» **ASSIGNED TASK**
What is the number of lines in the material below that include the word "secs"? Write that number and nothing more.

» **THE DATA**
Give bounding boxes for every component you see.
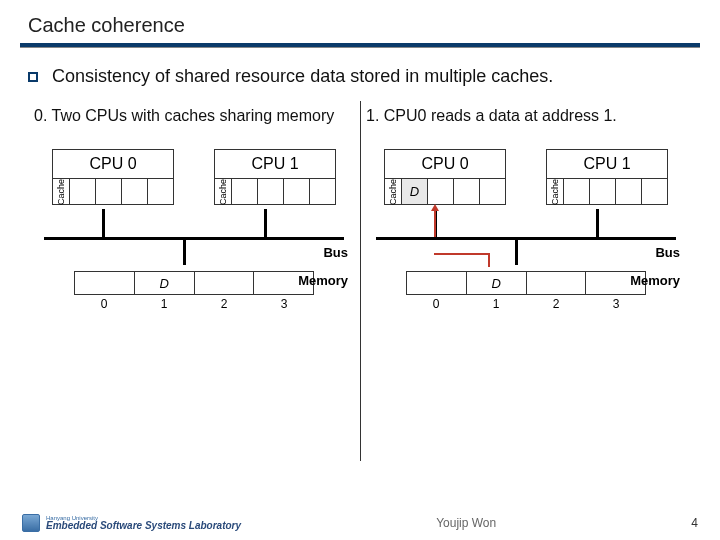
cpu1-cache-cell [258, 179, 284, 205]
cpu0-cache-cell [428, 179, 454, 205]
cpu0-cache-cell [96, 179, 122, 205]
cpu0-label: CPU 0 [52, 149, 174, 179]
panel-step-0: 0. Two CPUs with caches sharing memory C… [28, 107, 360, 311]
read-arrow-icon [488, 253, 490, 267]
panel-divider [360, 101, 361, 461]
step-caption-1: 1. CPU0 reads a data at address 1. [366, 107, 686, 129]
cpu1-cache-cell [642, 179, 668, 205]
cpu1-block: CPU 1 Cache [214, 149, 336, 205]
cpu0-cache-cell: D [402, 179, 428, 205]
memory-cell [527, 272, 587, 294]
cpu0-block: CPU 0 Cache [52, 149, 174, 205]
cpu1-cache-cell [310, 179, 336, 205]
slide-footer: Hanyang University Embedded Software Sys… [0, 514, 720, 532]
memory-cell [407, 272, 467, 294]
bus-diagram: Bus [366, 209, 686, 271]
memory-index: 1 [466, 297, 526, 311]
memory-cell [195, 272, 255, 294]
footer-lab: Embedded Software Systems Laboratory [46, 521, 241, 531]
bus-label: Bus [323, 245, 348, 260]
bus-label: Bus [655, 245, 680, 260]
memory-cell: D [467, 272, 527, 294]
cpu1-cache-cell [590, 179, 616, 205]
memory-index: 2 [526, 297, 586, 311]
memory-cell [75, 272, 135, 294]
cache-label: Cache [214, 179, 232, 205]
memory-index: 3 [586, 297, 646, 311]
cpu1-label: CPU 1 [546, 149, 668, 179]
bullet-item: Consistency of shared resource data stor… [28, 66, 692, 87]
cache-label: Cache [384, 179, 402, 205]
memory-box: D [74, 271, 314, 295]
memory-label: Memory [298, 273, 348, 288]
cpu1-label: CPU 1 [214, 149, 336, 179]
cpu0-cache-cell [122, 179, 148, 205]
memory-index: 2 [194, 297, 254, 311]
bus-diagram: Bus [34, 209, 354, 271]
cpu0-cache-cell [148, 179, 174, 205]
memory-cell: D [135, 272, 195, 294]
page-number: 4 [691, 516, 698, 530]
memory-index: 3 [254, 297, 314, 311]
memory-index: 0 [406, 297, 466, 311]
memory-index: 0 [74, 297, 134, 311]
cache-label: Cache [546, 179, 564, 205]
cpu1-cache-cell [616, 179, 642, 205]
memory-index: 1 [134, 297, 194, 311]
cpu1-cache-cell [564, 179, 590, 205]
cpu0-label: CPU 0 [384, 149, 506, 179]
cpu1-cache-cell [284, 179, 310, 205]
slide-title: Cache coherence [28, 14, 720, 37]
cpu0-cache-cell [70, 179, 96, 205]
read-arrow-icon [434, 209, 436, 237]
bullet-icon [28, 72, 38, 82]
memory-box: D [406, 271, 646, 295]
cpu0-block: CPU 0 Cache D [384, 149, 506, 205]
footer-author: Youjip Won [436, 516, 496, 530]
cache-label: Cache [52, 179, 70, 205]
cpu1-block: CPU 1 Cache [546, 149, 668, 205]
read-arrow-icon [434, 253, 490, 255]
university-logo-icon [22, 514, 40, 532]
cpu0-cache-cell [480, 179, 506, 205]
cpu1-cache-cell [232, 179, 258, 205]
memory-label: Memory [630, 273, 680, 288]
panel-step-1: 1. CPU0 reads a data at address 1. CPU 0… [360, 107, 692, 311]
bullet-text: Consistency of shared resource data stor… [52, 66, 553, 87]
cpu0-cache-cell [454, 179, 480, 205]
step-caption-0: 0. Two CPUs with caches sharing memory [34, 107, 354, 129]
* * *
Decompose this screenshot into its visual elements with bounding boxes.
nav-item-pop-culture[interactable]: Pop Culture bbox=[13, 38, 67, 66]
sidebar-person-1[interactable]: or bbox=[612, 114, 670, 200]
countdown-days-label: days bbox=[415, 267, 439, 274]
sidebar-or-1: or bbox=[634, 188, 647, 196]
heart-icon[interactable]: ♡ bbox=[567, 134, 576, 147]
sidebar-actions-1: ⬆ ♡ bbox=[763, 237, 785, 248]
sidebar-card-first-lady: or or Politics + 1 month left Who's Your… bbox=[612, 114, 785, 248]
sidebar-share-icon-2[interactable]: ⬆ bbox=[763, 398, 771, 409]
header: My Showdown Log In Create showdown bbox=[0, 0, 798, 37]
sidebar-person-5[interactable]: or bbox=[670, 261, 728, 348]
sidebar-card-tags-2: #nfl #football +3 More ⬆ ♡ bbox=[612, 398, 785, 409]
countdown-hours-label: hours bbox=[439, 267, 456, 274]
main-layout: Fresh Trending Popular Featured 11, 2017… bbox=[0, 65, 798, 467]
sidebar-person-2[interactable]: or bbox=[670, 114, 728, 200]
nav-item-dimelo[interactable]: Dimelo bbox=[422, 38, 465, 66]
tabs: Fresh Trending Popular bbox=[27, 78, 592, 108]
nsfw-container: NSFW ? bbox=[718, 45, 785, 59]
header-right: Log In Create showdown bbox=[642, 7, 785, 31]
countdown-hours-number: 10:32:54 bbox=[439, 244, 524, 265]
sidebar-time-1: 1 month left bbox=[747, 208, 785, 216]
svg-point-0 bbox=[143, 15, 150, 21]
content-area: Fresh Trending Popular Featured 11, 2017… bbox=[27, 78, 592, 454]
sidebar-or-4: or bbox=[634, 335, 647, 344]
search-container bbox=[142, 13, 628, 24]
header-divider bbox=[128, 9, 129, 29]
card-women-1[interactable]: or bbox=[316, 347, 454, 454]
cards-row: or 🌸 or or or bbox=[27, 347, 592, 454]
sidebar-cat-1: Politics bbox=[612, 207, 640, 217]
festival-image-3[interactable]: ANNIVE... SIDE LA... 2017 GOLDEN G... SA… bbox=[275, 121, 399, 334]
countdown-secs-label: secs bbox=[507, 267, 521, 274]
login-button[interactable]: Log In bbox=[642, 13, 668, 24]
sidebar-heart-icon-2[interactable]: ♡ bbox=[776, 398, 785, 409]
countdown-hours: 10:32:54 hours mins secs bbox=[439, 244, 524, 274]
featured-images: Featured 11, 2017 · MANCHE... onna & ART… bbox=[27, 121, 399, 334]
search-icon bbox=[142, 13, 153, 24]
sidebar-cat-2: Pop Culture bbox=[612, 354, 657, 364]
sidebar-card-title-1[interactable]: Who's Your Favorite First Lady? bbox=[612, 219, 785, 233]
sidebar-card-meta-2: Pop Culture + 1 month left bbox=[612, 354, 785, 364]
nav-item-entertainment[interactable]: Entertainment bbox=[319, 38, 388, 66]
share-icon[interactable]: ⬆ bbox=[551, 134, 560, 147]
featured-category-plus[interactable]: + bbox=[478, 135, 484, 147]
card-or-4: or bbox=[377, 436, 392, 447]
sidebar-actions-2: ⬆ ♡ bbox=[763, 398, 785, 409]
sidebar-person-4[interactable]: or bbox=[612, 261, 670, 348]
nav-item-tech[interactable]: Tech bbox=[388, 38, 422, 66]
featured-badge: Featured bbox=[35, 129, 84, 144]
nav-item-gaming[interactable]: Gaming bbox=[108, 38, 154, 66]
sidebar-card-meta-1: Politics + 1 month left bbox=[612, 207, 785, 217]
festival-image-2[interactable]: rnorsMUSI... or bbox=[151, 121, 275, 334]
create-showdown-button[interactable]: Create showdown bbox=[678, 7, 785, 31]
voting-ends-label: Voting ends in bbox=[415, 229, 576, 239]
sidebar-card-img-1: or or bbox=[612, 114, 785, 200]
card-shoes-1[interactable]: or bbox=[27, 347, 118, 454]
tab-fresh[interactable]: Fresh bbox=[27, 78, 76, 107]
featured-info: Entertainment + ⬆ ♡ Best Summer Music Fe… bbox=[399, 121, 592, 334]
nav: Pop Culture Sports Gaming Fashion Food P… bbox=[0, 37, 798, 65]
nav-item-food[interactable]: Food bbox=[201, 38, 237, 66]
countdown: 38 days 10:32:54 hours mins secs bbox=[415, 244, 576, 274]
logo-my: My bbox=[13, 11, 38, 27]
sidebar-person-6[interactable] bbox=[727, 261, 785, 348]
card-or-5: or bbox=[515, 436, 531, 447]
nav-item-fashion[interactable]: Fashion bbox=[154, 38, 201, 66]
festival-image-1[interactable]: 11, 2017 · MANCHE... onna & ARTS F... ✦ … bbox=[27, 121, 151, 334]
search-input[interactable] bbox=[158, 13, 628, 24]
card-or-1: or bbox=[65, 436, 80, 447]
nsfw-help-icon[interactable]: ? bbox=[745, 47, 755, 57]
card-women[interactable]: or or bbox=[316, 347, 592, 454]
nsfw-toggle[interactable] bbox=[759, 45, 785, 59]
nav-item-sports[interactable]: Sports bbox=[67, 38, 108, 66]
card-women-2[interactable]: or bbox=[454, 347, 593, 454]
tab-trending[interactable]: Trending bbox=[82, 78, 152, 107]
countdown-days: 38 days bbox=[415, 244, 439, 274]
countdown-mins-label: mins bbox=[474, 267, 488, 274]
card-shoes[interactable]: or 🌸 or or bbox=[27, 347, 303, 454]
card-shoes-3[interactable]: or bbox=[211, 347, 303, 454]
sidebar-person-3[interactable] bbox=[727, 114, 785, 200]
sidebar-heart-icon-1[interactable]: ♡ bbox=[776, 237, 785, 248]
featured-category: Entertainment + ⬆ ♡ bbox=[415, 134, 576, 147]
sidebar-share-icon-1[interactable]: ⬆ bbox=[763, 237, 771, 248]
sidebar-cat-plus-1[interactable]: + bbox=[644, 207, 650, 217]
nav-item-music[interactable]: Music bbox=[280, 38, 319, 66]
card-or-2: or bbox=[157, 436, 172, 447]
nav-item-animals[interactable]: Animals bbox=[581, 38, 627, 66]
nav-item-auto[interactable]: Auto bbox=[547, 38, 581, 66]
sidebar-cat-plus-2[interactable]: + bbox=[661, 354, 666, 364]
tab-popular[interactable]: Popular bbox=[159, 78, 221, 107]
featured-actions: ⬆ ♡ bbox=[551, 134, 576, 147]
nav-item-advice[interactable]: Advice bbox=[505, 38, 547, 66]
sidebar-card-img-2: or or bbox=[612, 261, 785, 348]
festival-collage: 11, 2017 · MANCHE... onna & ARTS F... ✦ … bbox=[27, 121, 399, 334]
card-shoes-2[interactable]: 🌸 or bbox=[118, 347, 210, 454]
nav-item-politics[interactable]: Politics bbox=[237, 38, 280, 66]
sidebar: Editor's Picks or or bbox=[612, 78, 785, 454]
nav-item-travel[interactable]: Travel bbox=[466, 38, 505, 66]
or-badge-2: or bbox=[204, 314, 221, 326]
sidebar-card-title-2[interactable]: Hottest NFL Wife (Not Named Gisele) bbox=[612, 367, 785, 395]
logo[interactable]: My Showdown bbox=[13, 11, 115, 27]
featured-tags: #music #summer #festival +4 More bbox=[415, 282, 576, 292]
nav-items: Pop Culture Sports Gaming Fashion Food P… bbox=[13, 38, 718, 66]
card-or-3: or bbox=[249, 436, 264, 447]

» **EXERCISE RESULT**
3